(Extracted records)

_ _ _ _ _

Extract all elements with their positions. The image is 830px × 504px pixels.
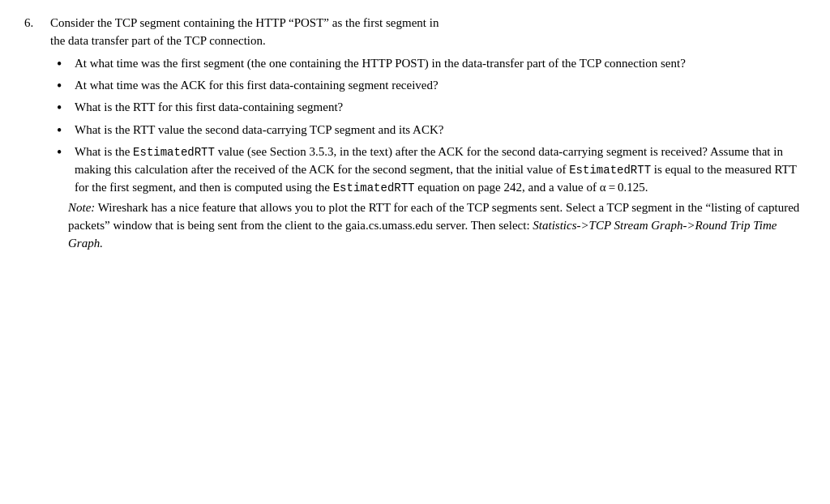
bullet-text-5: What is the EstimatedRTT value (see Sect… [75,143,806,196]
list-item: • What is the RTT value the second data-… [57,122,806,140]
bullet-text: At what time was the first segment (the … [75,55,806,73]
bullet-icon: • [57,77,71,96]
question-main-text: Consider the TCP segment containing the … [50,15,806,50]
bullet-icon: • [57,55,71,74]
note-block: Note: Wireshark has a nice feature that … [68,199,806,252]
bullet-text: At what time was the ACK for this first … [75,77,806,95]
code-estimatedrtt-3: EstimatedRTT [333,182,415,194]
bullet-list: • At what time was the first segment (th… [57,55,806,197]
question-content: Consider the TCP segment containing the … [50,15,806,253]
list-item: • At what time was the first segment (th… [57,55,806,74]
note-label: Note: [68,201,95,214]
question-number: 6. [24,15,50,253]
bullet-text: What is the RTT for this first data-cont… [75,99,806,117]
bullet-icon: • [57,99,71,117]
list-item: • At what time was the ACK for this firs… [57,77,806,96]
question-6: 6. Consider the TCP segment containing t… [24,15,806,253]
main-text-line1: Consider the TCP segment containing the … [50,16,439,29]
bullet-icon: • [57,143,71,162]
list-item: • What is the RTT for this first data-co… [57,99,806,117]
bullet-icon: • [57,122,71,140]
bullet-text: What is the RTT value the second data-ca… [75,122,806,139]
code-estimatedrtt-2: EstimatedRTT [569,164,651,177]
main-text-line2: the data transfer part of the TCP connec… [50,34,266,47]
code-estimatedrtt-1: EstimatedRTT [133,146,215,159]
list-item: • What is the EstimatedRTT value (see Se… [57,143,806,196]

_ _ _ _ _

◆ **INSTRUCTIONS FOR THE TASK**
Drop the images; return the entries above exactly as they appear.

◆ **EXERCISE ANSWER**
Extract all elements with their positions. The image is 830px × 504px pixels.
bullet-text-5: What is the EstimatedRTT value (see Sect… [75,143,806,196]
list-item: • What is the RTT value the second data-… [57,122,806,140]
bullet-text: At what time was the first segment (the … [75,55,806,73]
bullet-icon: • [57,77,71,96]
question-main-text: Consider the TCP segment containing the … [50,15,806,50]
bullet-icon: • [57,55,71,74]
note-block: Note: Wireshark has a nice feature that … [68,199,806,252]
bullet-text: At what time was the ACK for this first … [75,77,806,95]
code-estimatedrtt-3: EstimatedRTT [333,182,415,194]
bullet-list: • At what time was the first segment (th… [57,55,806,197]
question-content: Consider the TCP segment containing the … [50,15,806,253]
list-item: • At what time was the first segment (th… [57,55,806,74]
note-label: Note: [68,201,95,214]
question-number: 6. [24,15,50,253]
bullet-text: What is the RTT for this first data-cont… [75,99,806,117]
bullet-icon: • [57,99,71,117]
list-item: • At what time was the ACK for this firs… [57,77,806,96]
question-6: 6. Consider the TCP segment containing t… [24,15,806,253]
main-text-line1: Consider the TCP segment containing the … [50,16,439,29]
bullet-icon: • [57,143,71,162]
list-item: • What is the RTT for this first data-co… [57,99,806,117]
bullet-icon: • [57,122,71,140]
bullet-text: What is the RTT value the second data-ca… [75,122,806,139]
code-estimatedrtt-2: EstimatedRTT [569,164,651,177]
main-text-line2: the data transfer part of the TCP connec… [50,34,266,47]
code-estimatedrtt-1: EstimatedRTT [133,146,215,159]
list-item: • What is the EstimatedRTT value (see Se… [57,143,806,196]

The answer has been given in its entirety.